2023-07-06T11:22:19-07:00July 5th, 2023|9 Comments

9 Comments

  1. Susan NJ 6 July 2023 at 04:27 - Reply

    Good morning from New Jersey, Peter. I am walking a friend with suspected Lewy Body Dementia home. Also, my mother-in-law had Alzheimers for 12 years. Im sorry you have to see your loved ones this way, but you are blessing them by your familiar and compassionate presence. I ask myself, “why” and “what am I to learn from this”? Gratitude for the life we’ve shared, and a reminder that everything can change in an instant help me cope. Thinking of you with love.

  2. Nancy+McPhee 6 July 2023 at 07:32 - Reply

    Oh Peter, what love you share with us here. Much gratitude. Many blessings to you and others whose family members drift away, caught up in the swirl of dementia.

  3. Sue 6 July 2023 at 08:08 - Reply

    Oh Peter thank you for your service in so many ways and for sharing your journey, lessons learned and full heart.
    Godspeed to your brother and his wife.

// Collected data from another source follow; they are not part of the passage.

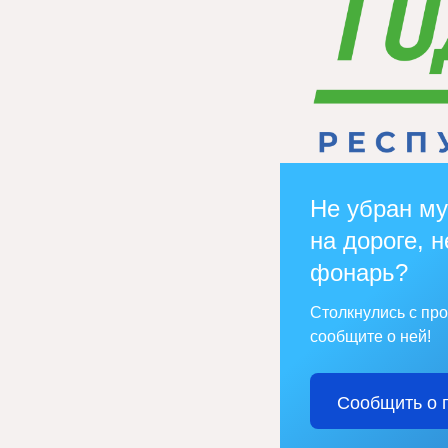
Не убран му
на дороге, н
фонарь?
Столкнулись с пр
сообщите о ней!
Сообщить о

  4. Karline Mark-Eng 6 July 2023 at 08:27 - Reply

    I know the dementia story too well. Young Mia has penned it so accurately. 🙁
    Thinking of you, Peter.
    Take care,
    KME

  5. Rita 6 July 2023 at 08:59 - Reply

    Dear Peter, I have been thinking of you as you’ve been making your journey of loving kindness. As we grow older, I find it very challenging to say goodbye to my loved ones, especially when the end of their journeys seem to drag on and on whilst they are unaware of their surroundings. You were so very wise to undertake the hospice training and work those many years ago. How many people have you helped depart this world? How many grieving souls have you comforted? Too many to count for sure. Now as you give comfort to your dear brother and sister-in-law, please remember to seek comfort for yourself.

    We are holding you in our hearts,

    Jim & Rita

  6. E and G 6 July 2023 at 09:39 - Reply

    Thank you for sharing your journey with us Peter. You may think you cannot heal the world but you heal us all – one person at a time – each time you write, speak or come into contact with us.

    We also think your donkey friend is quite wise – and clearly shares your sense of humour.

    May your life go well. We are thinking of you and sending healing energy to Germany.

  7. Johnny 6 July 2023 at 15:45 - Reply

    Beautiful.

  8. Pam 6 July 2023 at 21:34 - Reply

    Hand in hand or arm in arm in a connection of joy . Such intimacies touch the heart.

  9. Melanie 9 July 2023 at 08:44 - Reply

    Your kindness and healing is appreciated and loved by all that are touched by you. Please remember to care for yourself as well.